What happens after you flush? Young Global Leaders around the world are putting serious thought into this question and coming together to revolutionize urban sanitation in India.
This work is unblocking bottlenecks to proper faecal sludge management and creating designs for a scalable public-private financing model for waste management.
A growing coalition of Young Global Leaders from organizations such as Population Services International, HCL Technologies, Xynteo India, Bank of America, Fullerton Health, Bharat Light & Power, JetSetGo and The Hindu, as well the public sector are investing their time and influence to develop a marketplace for faecal sludge. that includes a sustainable waste management fund that is flexible and self-replenishing, and attracts corporate and foundation-based resources.
Most of the work being done by these Young Global Leaders involves advising on advocacy, media tools and market creation.

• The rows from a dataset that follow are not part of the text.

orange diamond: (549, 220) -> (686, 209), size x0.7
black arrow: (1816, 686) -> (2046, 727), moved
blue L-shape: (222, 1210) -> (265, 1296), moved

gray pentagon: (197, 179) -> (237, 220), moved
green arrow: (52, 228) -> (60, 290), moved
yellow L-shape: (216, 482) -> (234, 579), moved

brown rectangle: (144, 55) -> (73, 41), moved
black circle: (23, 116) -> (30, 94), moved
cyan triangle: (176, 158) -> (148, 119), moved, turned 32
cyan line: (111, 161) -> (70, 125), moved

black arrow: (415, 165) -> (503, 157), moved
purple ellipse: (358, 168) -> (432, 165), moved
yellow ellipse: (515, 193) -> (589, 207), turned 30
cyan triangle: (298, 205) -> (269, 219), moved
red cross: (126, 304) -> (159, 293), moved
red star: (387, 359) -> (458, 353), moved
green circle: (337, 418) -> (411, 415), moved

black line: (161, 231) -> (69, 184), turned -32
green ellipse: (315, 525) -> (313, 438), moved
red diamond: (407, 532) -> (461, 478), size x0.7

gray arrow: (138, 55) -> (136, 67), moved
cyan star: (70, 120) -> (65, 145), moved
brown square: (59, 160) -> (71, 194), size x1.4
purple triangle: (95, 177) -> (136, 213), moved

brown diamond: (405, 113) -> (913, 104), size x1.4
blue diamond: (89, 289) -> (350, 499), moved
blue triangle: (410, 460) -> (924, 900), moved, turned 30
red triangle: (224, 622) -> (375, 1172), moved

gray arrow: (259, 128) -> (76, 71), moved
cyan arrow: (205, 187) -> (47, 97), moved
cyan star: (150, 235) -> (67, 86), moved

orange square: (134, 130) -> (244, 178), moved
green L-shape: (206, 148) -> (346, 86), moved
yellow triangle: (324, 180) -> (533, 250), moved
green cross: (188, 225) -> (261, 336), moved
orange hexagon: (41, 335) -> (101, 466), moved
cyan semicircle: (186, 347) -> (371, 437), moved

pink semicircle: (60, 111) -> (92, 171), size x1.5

The Forum of Young Global Leaders has partnered with Population Services International, which is rolling-out waste management facilities in select cities to move this effort forward, monitor progress and evaluate results.
This initiative has attracted significant media attention and generated investment commitments from three companies. This will allow for increased legitimacy, transparency and natural collaboration between the private and public sectors on this complex and critical issue.
India is home to more than 1.3 billion people and keeping such a large population healthy is a significant challenge. Unsafe sanitation practices account for over 20% of all communicable diseases, and 500 children die from diarrhoea-related issues every day. It is estimated that inadequate sanitation jeopardizes 6.4 per cent of India’s gross domestic product (GDP).
The Indian government is seeking to address its sanitation challenge through programmes such as the Swachh Bharat Mission, a national sanitation programme that has installed almost 90 million toilets over five years.
However, many issues arising “after the flush” remain unresolved. India’s cities generate 37 billion litres of untreated sewage every day, but many of the country’s 800 sewage treatment plants only operate at 30% of capacity. Waste that is not collected and transported to the appropriate sites enters open water bodies and fields, which damages both human and environmental health.
Young Global Leaders came together at the YGL Annual Summit 2018 in San Francisco to chart collective action on key global and regional topics of concern. Sanitation and waste management emerged as a key issue that the community wanted to draw attention to and take steps to tackle.
The community then worked with Population Services International for one year to develop a public-private solution. A pilot programme in North-Eastern India resulted in 25% more sludge entering municipal sewage treatment plants in Patna, Bihar. Young Global Leaders are working with businesses and local government to build on this pilot solution and transform waste management across India.
Urban authorities will have to devise new ways to fund their community and public sanitation facilities, but solving the wider challenge requires engagement from multiple stakeholders.
Private tank operators need innovative logistical and financial systems. Rapidly developing technologies that convert faecal sludge into useful resources, such as energy, may also be part of the solution.